The results show that the average AUC value when the model shown in example 2 is used for authentication is always significantly higher than that of the algorithm developed by ASPRIN et al and that of the algorithm developed by Cao S et al, while the algorithm developed by ASPRIN et al and that developed by Cao S et al show significant changes in AUC values with changes in sequencing conditions during the authentication process, and significantly increase with increases in the number of SNPs in m6A minutes, indicating that errors due to sequencing data noise are difficult to avoid when the data are authenticated for different sequencing conditions.

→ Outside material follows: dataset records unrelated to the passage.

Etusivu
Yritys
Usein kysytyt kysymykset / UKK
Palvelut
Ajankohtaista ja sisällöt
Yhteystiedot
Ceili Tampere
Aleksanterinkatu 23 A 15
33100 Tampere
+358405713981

3. Application of model for ASm6A modification recognition
1. Experimental method
The model shown in example 2 was used to identify and randomly select m6A peaks with significant ASm6A and m6A peaks without significant ASm6A in the identification were visualized using an IGV tool with the MeRIP-seq dataset in the GEO database (GEO: GSE164151, IP sample: GSM4998285, input sample: GSM 4998284) as the dataset to be analyzed.
2. Experimental results
The IGV visualization results are shown in FIG. 5, which shows that ASm6A peaks in the sample can be accurately identified using the model shown in example 2, and that peaks other than ASm6A are not erroneously identified as ASm6A.

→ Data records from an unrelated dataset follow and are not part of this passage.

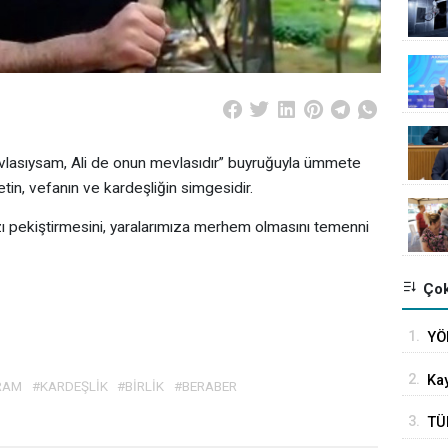
asıysam, Ali de onun mevlasıdır” buyruğuyla ümmete
tin, vefanın ve kardeşliğin simgesidir.
ı pekiştirmesini, yaralarımıza merhem olmasını temenni
Çok
1.
YÖ
ika
2.
Kay
RAM
#KARDEŞLİK
#BİRLİK
#BERABER
uza
3.
TÜ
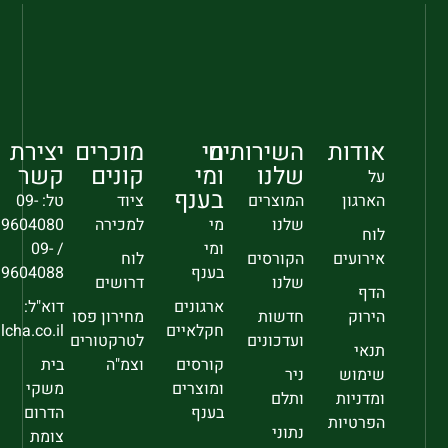
אודות
השירותים
מי
מוכרים
יצירת
שלנו
ומי
קונים
קשר
על
בענף
הארגון
המוצרים
ציוד
טל: 09-
שלנו
מי
למכירה
9604080
לוח
ומי
/ 09-
אירועים
הקורסים
לוח
בענף
9604088
שלנו
דרושים
הדף
ארגונים
דוא"ל:
הירוק
חדשות
מחירון פסו
חקלאיים
sec@falcha.co.il
ועדכונים
לטרקטורים
תנאי
קורסים
וצמ"ה
בית
שימוש
ניר
ומוצרים
משקי
ומדניות
ותלם
בענף
הדרום
הפרטיות
נתוני
צומת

Example 5 application of the method for identifying differential ASm6A of paired samples
1. Experimental method
Two pieces of simulated data with the same genotyping were generated using the m6A peak and locus of the authentic MeRIP-seq sequencing data (GEO: GSM 11828594), noted Sample1 and Sample2 respectively, each piece of simulated data randomly assigned 50% of the m6A peak as allele specific, i.e. true positive for ASm6A (MAF > 0.6), the remaining m6A peak labeled true negative for ASm6A (maf=0.5).
ASm6A events in Sample1 and Sample2, respectively, were identified using example 2, and the difference ASm6A between the two data (in Sample1 and Sample 2) was identified as shown in example 3.
2. Experimental results
The identification result diagram of the difference ASm6A is shown in fig. 6, the left result in fig. 6 is the predicted position of ASm6A, including the positions which are not in Sample1 and Sample2, are in Sample1 and Sample2, and the right result in fig. 5 is the position of actual ASm6A, and the result shows that most ASm6A in Sample1 and Sample2 can be accurately identified, and only a small part of ASm6A is identified by error identification.

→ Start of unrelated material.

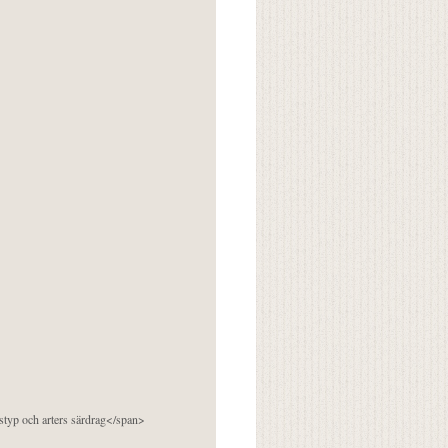
pstyp och arters särdrag</span>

Finally, it should be noted that the above embodiments are merely for illustrating the technical solution of the present invention and not for limiting the scope of the present invention, and that other various changes and modifications can be made by one skilled in the art based on the above description and the idea, and it is not necessary or exhaustive of all the embodiments. Any modification, equivalent replacement, improvement, etc. which come within the spirit and principles of the invention are desired to be protected by the following claims.